Textiles accompany us throughout life, from swaddling clothes to funerary shrouds, flexible and accessible materials through which we express gender, age, and status. As a techno-complex, textile crafts predate metallurgy and even pottery. European history and identity is shaped by this materiality and technology, and its manifestations in terminology, iconography and symbolism have an impact on the history and archaeology of Europe.
It is by no means a coincidence that the industrial revolution was sparked by the textile industries, changing European landscapes and speeding up production of this extremely time-consuming craft. Consequently, textiles became universal media of communication, exchange, and identity creation across epochs, cultures, social classes, technologies, markets, and genders. They bring people, bodies, and objects together, more than any other media or material.
The topic of textiles is universal. It comprises theoretical as well as material studies and scientific analyses. But the current approaches for understanding and appreciating textiles in European history do not respond well to the rational, linear treatments applied to other technical problems in science.

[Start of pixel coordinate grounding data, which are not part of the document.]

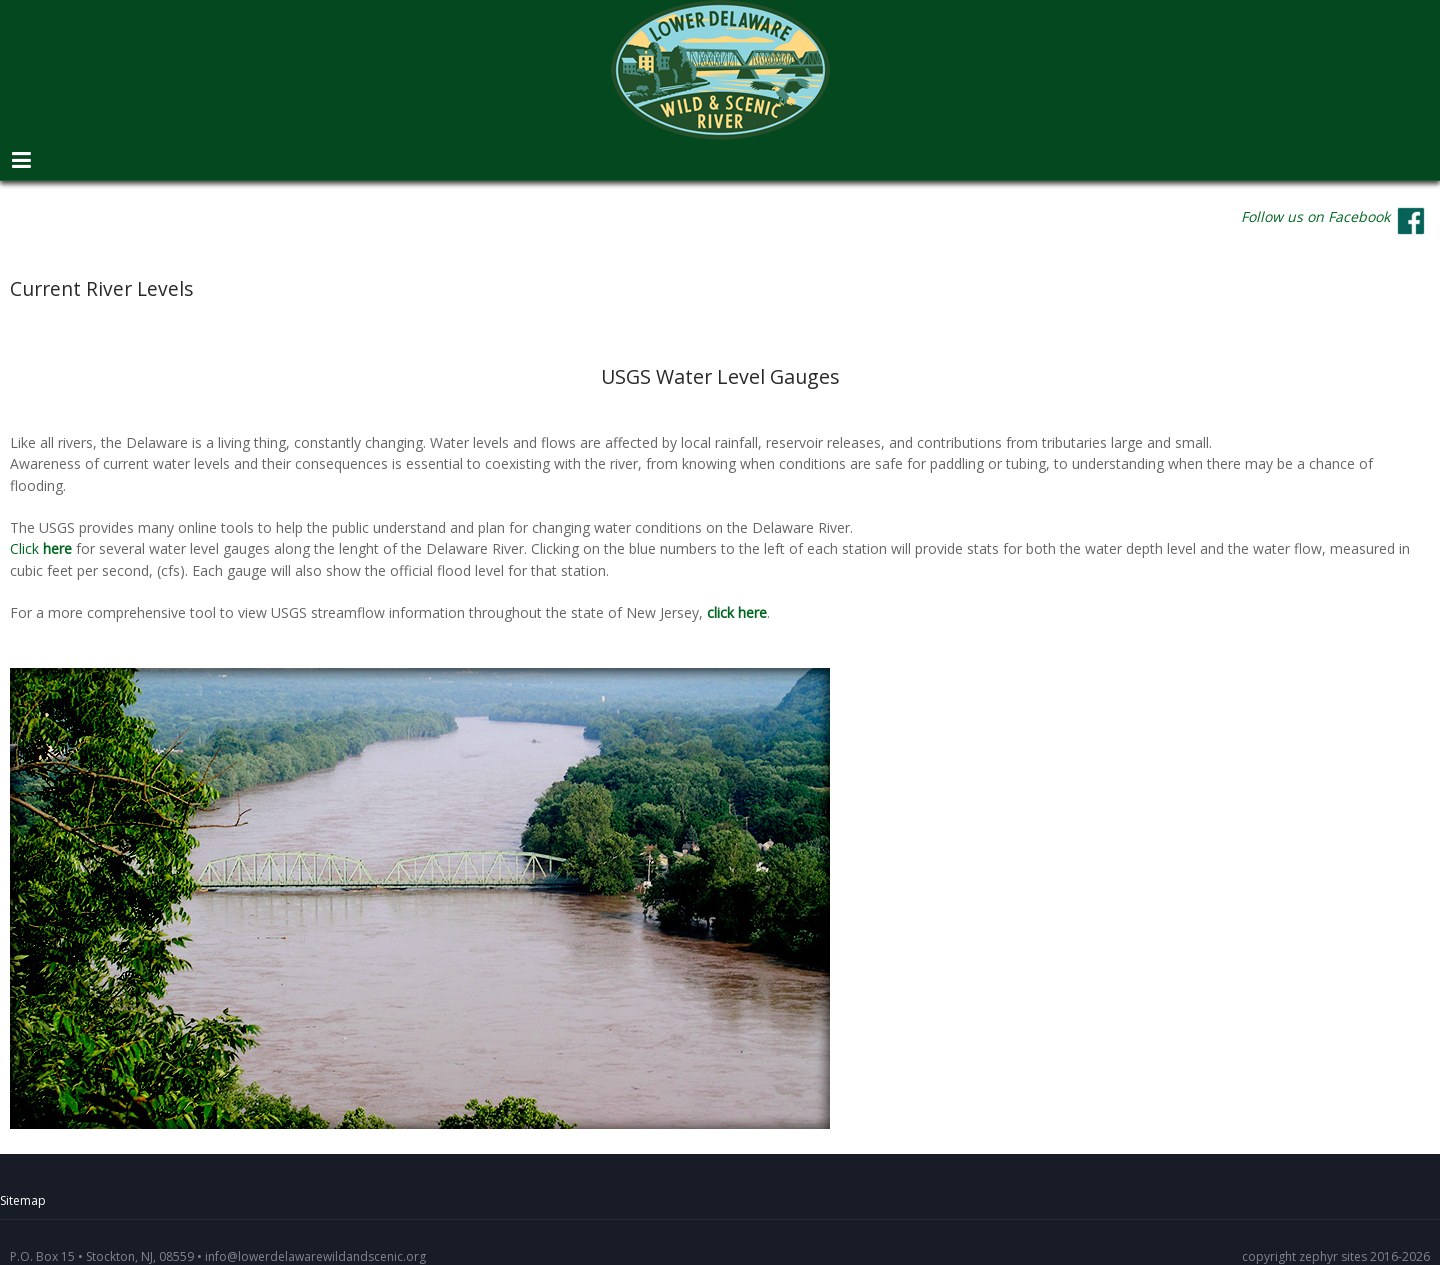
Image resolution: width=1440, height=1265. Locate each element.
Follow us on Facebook (1315, 216)
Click (43, 549)
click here (737, 612)
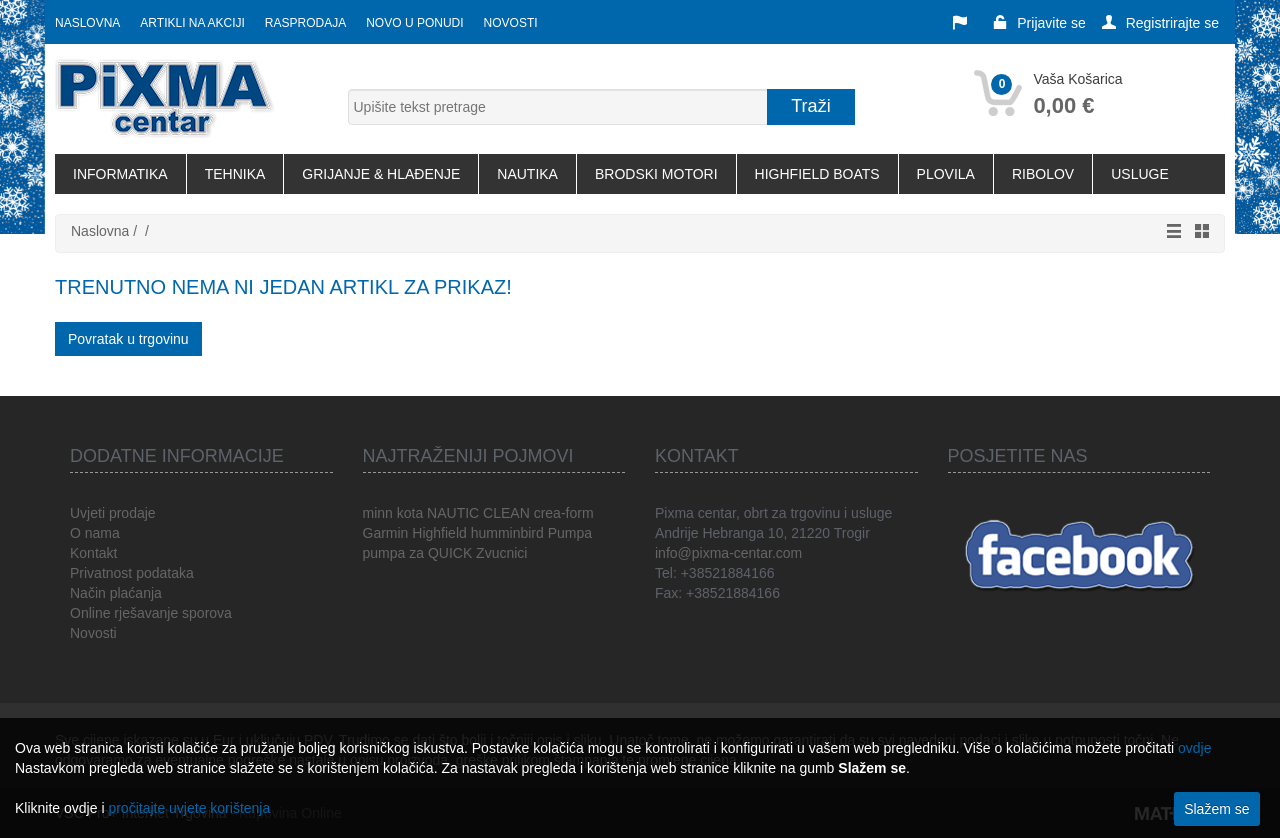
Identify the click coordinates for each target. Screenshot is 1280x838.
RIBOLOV (1043, 174)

There are a number of challenges in textile research and as many ways of resolving them – each approached differently by the various stakeholders involved. EuroWeb seeks to challenge national and mono-disciplinary approaches which have dominated our understanding of textiles. It not only envisages collaborations among the traditional disciplines of history, philology, art history, archaeology, ethnology, and anthropology but also builds bridges between crafts practitioners, museum curators, designers, and artisans.
EuroWeb therefore delivers interdisciplinary, intersectoral research and training for a new generation of ECIs as members of an imaginative and innovative network. Textiles are a fundamental component of European material culture, which gives EuroWeb remarkable potential for outreach and knowledge sharing with all parts of society and with all parts of Europe, including the ITC. The scientific goal is to co-create a new textile-based interpretation of European history centred on sustainability, training the next generation of scholars with the interdisciplinary skills needed to address new fields of knowledge.
EuroWeb explores the whole geographical area of Europe. The chronological frame stretches from prehistory and into Industrialisation and the globalised textile trade. Major technological textile innovations came with new loom types c. 6000 BCE, with the exploitation of wool c. 3000 BCE, the invention of the spinning wheel 1300 CE, and the mechanisation of textile processes in the 18th century CE during the industrial revolution, which profoundly changed Europe and had a global impact. Textiles are not just clothing and furnishings but are also sails and sacks – used for transportation, storage and other domestic necessities. EuroWeb aims to investigate the cultural and socio-economic impact of textile production on agriculture, animal husbandry and the environment, and its role in craft organisation and production, in trade and communication, and in the construction of gender and individual and collective identities.